Issue:

Grounding Yemen in peace concepts

 

Abdulaziz Saeed, MA ’05, is the author of the three booklets pictured, plus one other, prepared for fellow citizens of Yemen.
Abdulaziz Saeed, MA ’05, is the author of the three booklets pictured, plus one other, prepared for fellow citizens of Yemen.

The news headlines from Yemen lately haven’t been pretty: bombings, shootings, insurgency, American drone strikes, dozens and dozens dead within the last few months alone. Far more have been killed in the unrest that has spread across the country since the Arab Spring in early 2011. In the absence of law and order across much of the country, several separatist movements remain active, and extremism appears to be on a continued rise.

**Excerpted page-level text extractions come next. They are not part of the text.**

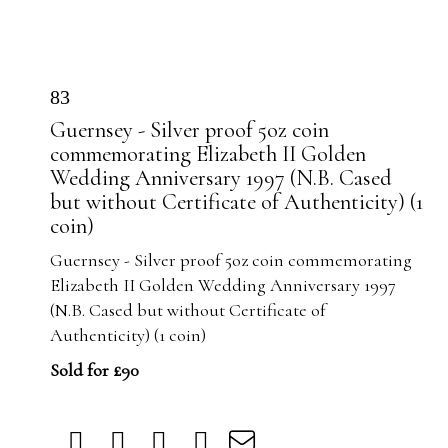
83
Guernsey - Silver proof 5oz coin
commemorating Elizabeth II Golden
Wedding Anniversary 1997 (N.B. Cased
but without Certificate of Authenticity) (1
coin)
Guernsey - Silver proof 5oz coin commemorating
Elizabeth II Golden Wedding Anniversary 1997
(N.B. Cased but without Certificate of
Authenticity) (1 coin)
Sold for £90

“We have a culture of solving conflict, in some cases, with violence,” said Abdulaziz Saeed, MA ’05, who has consulted on various peacebuilding projects with the United Nations Development Programme (UNDP) and other organizations in Yemen. “There is a need for conflict transformation in Yemen.”

Now based in the capital city, Sanaa, with the Organization of Islamic Cooperation – with 57 member nations, the second-largest international organization after the UN – Saeed has been working to bring peace to his troubled country since finishing his graduate work at CJP eight years ago.

Conflict resolution workshops across Yemen

After his return to Yemen, Saeed spent six years working for the UK-based NGO, Islamic Relief Worldwide. During that time, one of his major accomplishments was the development of peacebuilding and conflict resolution workshops in 11 of Yemen’s 21 governorates, the country’s equivalent of states, where political disputes and conflicts over access to natural resources have led to violence.

According to Saeed, more than 2,000 people have taken part in 70 different trainings, which were funded by the British, Dutch and German governments. Participants included tribal and community leaders, imams and staff from local NGOs, as well as judges, police officers, prosecutors and other officials from local and national government offices and ministries.

Early in this process, a lack of good Arabic-language resources on the subject of conflict resolution presented Saeed with a challenge – one that he got around by writing a conflict resolution book of his own. He later wrote four booklets on negotiation, mediation, dialogue and reconciliation, as well as a training manual on the traditional Yemeni conflict resolution framework.

Rooted in Islamic values

Another challenge was finding the right trainers who understood conflict transformation and could base the workshops on Islamic values that support peacebuilding. After traveling widely, including visits to Egypt, Jordan and Lebanon, Saeed eventually found trainers who were capable of grounding their trainings in religious values and who – after some study and learning of their own – gained competence in the fundamentals of conflict transformation.

After these workshops, an “impact network” was established within each governorate, intended to provide communities with a new local resource to resolve conflicts nonviolently. A year later, Saeed and his colleagues checked back in with these impact networks to evaluate and learn from their various conflict resolution successes and failures. Representatives from the different governorates were asked to prepare presentations on their experiences, and then all met together to learn from each others’ experiences.

Looking at educating the youth

Once some stability returns to Yemen and funding becomes available, Saeed hopes to provide a second round of more advanced trainings. He is also working on an ambitious plan to introduce conflict transformation principles into Yemeni elementary school curriculums and university coursework.

An earlier peacebuilding project began soon after finishing his MA, when Saeed helped write the UNDP’s National Disaster Management Plan for Yemen. Here, he was able to include provisions for conflict transformation and trauma awareness training in the plan’s emergency and development programs. These, he said in an earlier communication with Peacebuilder magazine, were new concepts to others drafting the plan, requiring him to work hard to ensure their inclusion.

Having since moved on to other NGO work, Saeed noted that the UN “has been talking for a long, long time” about peacebuilding but has yet to achieve much in the way of on-the-ground results. In a deeply impoverished country like Yemen, where water is scarce and food insecurity, unemployment and illiteracy are high, “[peacebuilding] has to be a tangible thing,” said Saeed. Better healthcare, education and clean drinking water projects have to accompany the trainings and the talk and the theory.